* **TASK STATEMENT**
Write out word for word each line from the top of the material through the line that has "ces deux sites". Pictures do not go in.
*** Opening INFORMATION PROVIDED ***
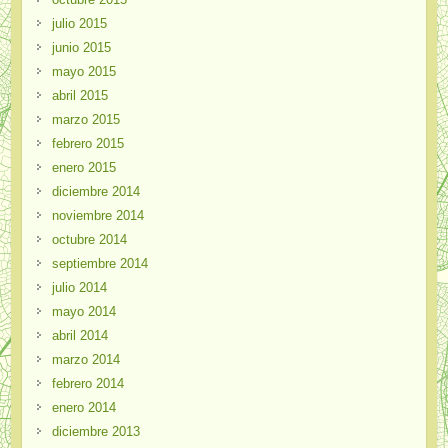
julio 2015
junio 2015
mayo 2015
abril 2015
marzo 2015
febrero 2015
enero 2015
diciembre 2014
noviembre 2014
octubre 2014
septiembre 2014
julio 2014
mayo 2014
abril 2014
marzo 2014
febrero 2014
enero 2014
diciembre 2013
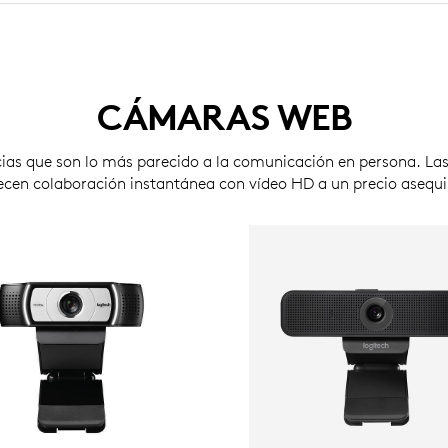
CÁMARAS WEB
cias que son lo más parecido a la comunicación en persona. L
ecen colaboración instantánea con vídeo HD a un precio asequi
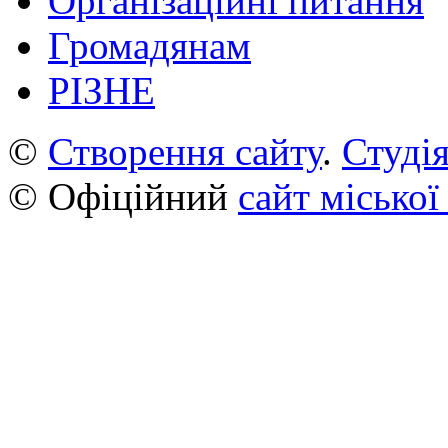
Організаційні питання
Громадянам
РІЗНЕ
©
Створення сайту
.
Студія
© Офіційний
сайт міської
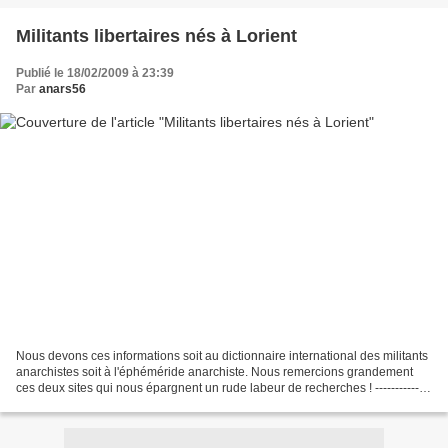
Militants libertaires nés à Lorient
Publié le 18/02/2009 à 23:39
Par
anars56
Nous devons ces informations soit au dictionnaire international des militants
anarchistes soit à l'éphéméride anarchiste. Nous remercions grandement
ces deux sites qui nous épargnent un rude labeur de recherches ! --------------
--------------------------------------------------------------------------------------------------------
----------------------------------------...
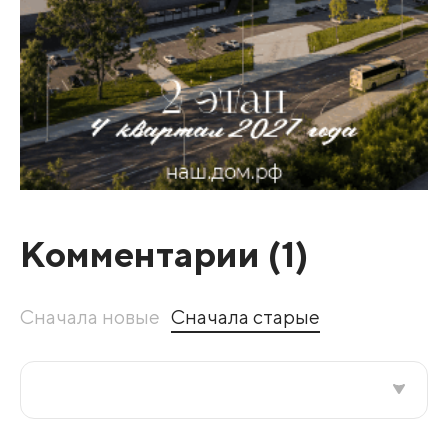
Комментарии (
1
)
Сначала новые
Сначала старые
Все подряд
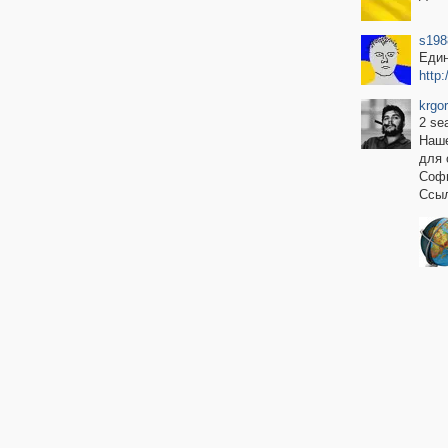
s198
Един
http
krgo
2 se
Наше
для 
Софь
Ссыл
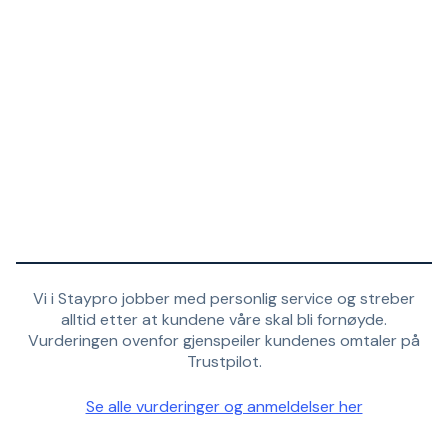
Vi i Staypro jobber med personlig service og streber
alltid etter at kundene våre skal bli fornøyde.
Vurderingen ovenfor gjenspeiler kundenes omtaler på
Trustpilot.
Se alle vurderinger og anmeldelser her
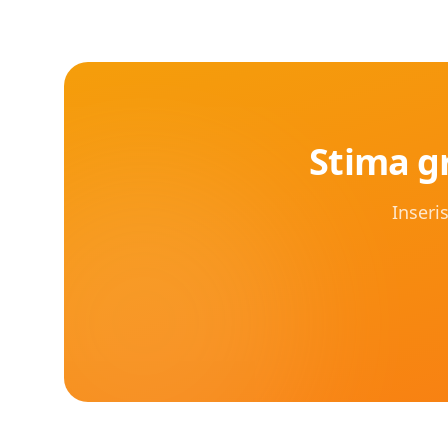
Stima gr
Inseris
*** Closing INFORMATION PROVIDED ***
* **REPLY**
julio 2015
junio 2015
mayo 2015
abril 2015
marzo 2015
febrero 2015
enero 2015
diciembre 2014
noviembre 2014
octubre 2014
septiembre 2014
julio 2014
mayo 2014
abril 2014
marzo 2014
febrero 2014
enero 2014
diciembre 2013
CÁMARAS WEB
cias que son lo más parecido a la comunicación en persona. L
ecen colaboración instantánea con vídeo HD a un precio asequi
Організаційні питання
Громадянам
РІЗНЕ
©
Створення сайту
.
Студія
© Офіційний
сайт міської
Militants libertaires nés à Lorient
Publié le 18/02/2009 à 23:39
Par
anars56
Nous devons ces informations soit au dictionnaire international des militants
anarchistes soit à l'éphéméride anarchiste. Nous remercions grandement
ces deux sites qui nous épargnent un rude labeur de recherches ! --------------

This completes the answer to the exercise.